According to the Hong Kong-based South China Morning Post, Lhasa Chentou's players, coaches and staff  were informed last week that the club was set to be dissolved — although there has been no official announcement as yet.

The reason behind the move is that the Chinese Football Association (CFA) has once again rejected the club's application to play its home matches in Lhasa. The air in the Himalayan region is simply too thin for visiting teams to compete. 

Up to 30% get altitude sickness 

The club's home ground is located at 3,650 meters (11,700 feet) above sea level. There, the oxygen partial pressure — the pressure with which oxygen is pressed into the lungs — is about a third lower than at sea level. As a result, between 20% and 30% of people who are not acclimatized become ill at this altitude.

In 2007, FIFA, world football's governing body, banned international matches from being played at an altitude higher than 2,500 meter above sea level because of this danger, and later raised the floor to 3,000 meters. Following protests by the South American football confederation CONMEBOL, however, this ban was rescinded in 2008.

Oxygen break every 15 minutes 

Lhasa Chengtou was founded in 2017 as an amateur club and one year later it turned professional. Two years after its founding, Lhasa gained promotion to the China League Two, the country's third tier below the Chinese Super League and the China League One.

Even then, CFA denied the club the right to play at home in Lhasa. Instead, Home matches were played first in Huizhou in eastern China, some 2,500 kilometers (1,553 miles) from Lhasa, and later in Deyan in central China, still some 1,300 kilometers away. 

Tibet Fußball in Lhasa
An amateur football player recovers during a game with an oxygen tankImage: Getty Images/AFP/Str

According to the state-run Chinese newspaper Global Times, Lhasa Chentou have only been able to play two games in Tibet's provincial capital — and these came when it was still an amateur club.
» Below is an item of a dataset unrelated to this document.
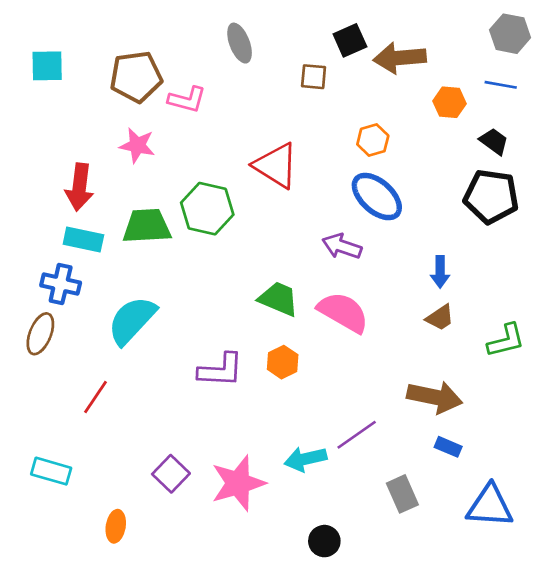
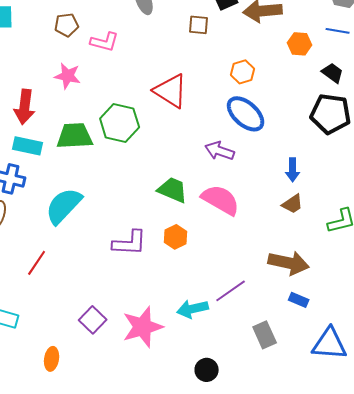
brown pentagon: (136, 77) -> (67, 25), size x0.6

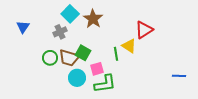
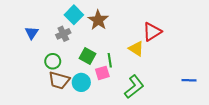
blue triangle: (23, 27) -> (32, 33), moved
green line: (116, 54) -> (110, 60), moved
brown trapezoid: (69, 58) -> (59, 80), moved
green L-shape: (105, 84) -> (134, 87), moved, turned -30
In both of those matches, the referee was under instruction to stop play every 15 minutes so that the players could breathe in bottled oxygen. 

Not the first club to withdraw

Lhasa are set to become the 17th professional football club in China to withdraw from play prior to the start of the upcoming season, which has been postponed due to the coronavirus outbreak. Most of the other clubs have cited financial difficulties for pulling out, but the Global Times quoted Lhasa Chentou's manager as saying that "finance is not an issue for the team." The Tibetan club is supported financially by the state-owned Lhasa Urban Construction Investment Management.

It also appears that there are no political reasons behind the club's decision to disband. China declared the previously independent Tibet part its territory in 1951, following a military invasion. In India alone, there are currently around 100,000 Tibetans living in exile, including the Dalai Lama, who remains Tibet's spiritual leader, but was once also its secular leader as well.